Friday, April 29, 2016, 7:00 pm - 8:00 pm:
Diversity and Equality in Cosplaying - Markham B
What are some important considerations to take into account when cosplaying to recognize diversity and equality? In recent years, cross-race or gender costuming has become more common, but it can have many pitfalls. Learn how to avoid the most common mistakes that lead to problematic cosplaying and be respectful, but also how to think outside the box in ways that challenge notions of traditional cosplay. With: Lady Di, Todd Clark.
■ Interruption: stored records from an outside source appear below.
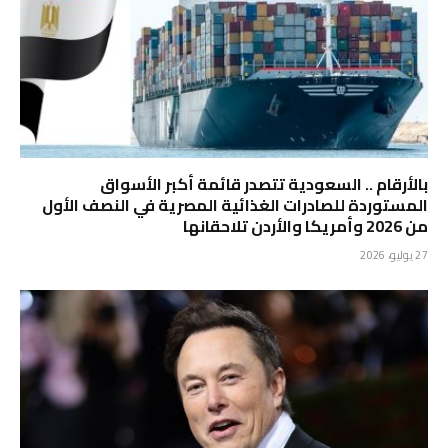
بالأرقام .. السعودية تتصدر قائمة أكبر الأسواق
المستوردة للصادرات الغذائية المصرية في النصف الأول
من 2026 وأمريكا والأردن تلاحقانها
27 يوليو، 2026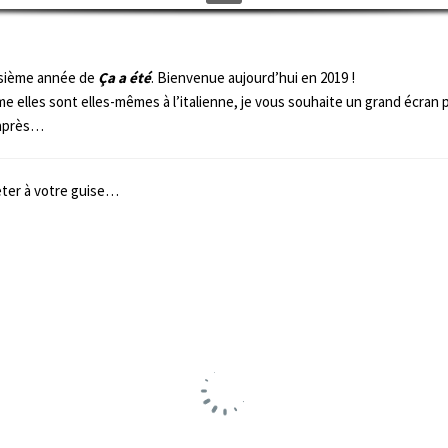
oisième année de
Ça a été
. Bienvenue aujourd’hui en 2019 !
e elles sont elles-mêmes à l’italienne, je vous souhaite un grand écran
i-après…
eter à votre guise…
Saturday, April 30, 2016, 12:00 pm - 1:00 pm
Star Trek: The First Fandom - Markham A
These days it's easy to forget that there's one science fiction and fantasy property that you can trace the entirety of fandom - convention culture, fanfiction, message boards and online discussion, and celebrity worship, among other things - back to. It's Star Trek, which is this year celebrating it's 50th anniversary. What was it about Star Trek that drew fans into it's orbit in a way that no other science fiction or fantasy universe had before? Why has Star Trek seemed to have lost it's centrality to fan communities even as fandom itself has begun to dominate mainstream media and lifestyles? Let's talk about and celebrate Star Trek and it's place in fandom history. - See more at: http://adastra.shdlr.com/grid#sthash.pxEkOugd.dpuf
These days it's easy to forget that there's one science fiction and fantasy property that you can trace the entirety of fandom - convention culture, fanfiction, message boards and online discussion, and celebrity worship, among other things - back to. It's Star Trek, which is this year celebrating it's 50th anniversary. What was it about Star Trek that drew fans into it's orbit in a way that no other science fiction or fantasy universe had before? Why has Star Trek seemed to have lost it's centrality to fan communities even as fandom itself has begun to dominate mainstream media and lifestyles? Let's talk about and celebrate Star Trek and it's place in fandom history. With: Anatoly Belilovski, Cathy Hird, Derwin Mak

Saturday, April 30, 2016, 2:00 pm - 3:00 pm
Diverse SFF Islamophobia and the War of the Worlds - Newmarket
World governments are lining up to intervene in Syria; the refugee crisis in the Middle East and North Africa has provoked a surge in Islamophobia in the West; and veterans and victims of the 'war on terror' are contending with life-changing injuries. This panel discusses the role SFF can play in disrupting the media myth of a 'clash of civilizations'. Can SFF help challenge the way race and religion are used to demonize others and perpetuate geopolitical conflicts? When human rights concerns over disability, gender and sexual orientation are marshaled as arguments to go to war, can - or should - SFF reflect and re-frame these debates? With: Cathy Hird,  Jane Ann McLachlan, Naomi Foyle

Saturday, April 30, 2016, 6:00 pm - 7:00 pm
Saturday Evening Science Fiction Reading - Oakridge
Hear me read an excerpt from my new story "Songbun". I share this time slot with Alyx Dellamonica, Kelly Robson, and Madeline Ashby.


Sunday, May 1, 2016, 10:00 am - 11:00 am

What Can Your DNA Tell You? - Newmarket
So companies like 23andMe now offer average Canadians the ability to better understand their own genetic information, to learn something about themselves from their DNA. But how is this useful? Healthcare professionals have expressed concerns about decisions people could make based on risks of diseases or illnesses that lie in their genetic information. Others are fascinated by what it can tell us about family lineages and history. This panel is a place to discuss the implications of what our DNA can teach us and the value in knowing, and the things that this technology might offer us in the future. With: JF Garrard.